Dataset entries
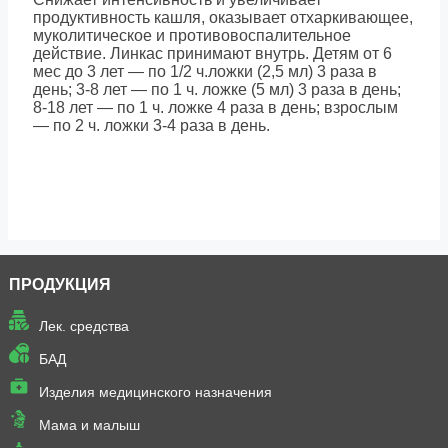
продуктивность кашля, оказывает отхаркивающее,
муколитическое и противовоспалительное
действие. Линкас принимают внутрь. Детям от 6
мес до 3 лет — по 1/2 ч.ложки (2,5 мл) 3 раза в
день; 3-8 лет — по 1 ч. ложке (5 мл) 3 раза в день;
8-18 лет — по 1 ч. ложке 4 раза в день; взрослым
— по 2 ч. ложки 3-4 раза в день.
ПРОДУКЦИЯ
Лек. средства
БАД
Изделия медицинского назначения
Мама и малыш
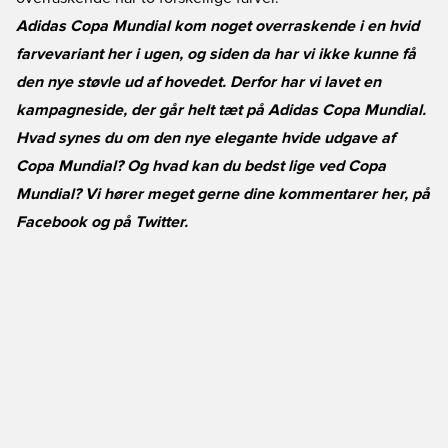
Adidas Copa Mundial kom noget overraskende i en hvid
farvevariant her i ugen, og siden da har vi ikke kunne få
den nye støvle ud af hovedet. Derfor har vi lavet en
kampagneside, der går helt tæt på Adidas Copa Mundial.
Hvad synes du om den nye elegante hvide udgave af
Copa Mundial? Og hvad kan du bedst lige ved Copa
Mundial? Vi hører meget gerne dine kommentarer her, på
Facebook
og på
Twitter
.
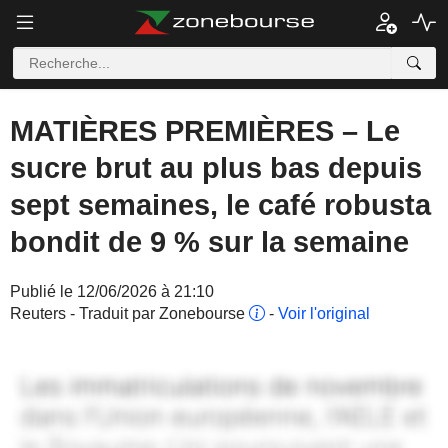
MATIÈRES PREMIÈRES – Le
sucre brut au plus bas depuis
sept semaines, le café robusta
bondit de 9 % sur la semaine
Publié le 12/06/2026 à 21:10
Reuters - Traduit par Zonebourse
-
Voir l'original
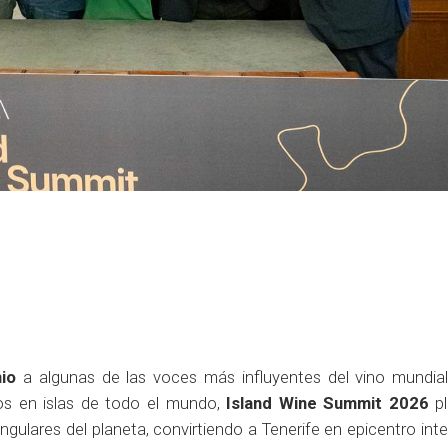
nio
a algunas de las voces más influyentes del vino mundia
os en islas de todo el mundo,
Island Wine Summit 2026
pl
ingulares del planeta, convirtiendo a Tenerife en epicentro int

■ What you will do:
Within the records above, count the lines that contain "день" and give the number with nothing added.

■ Problem solution:
3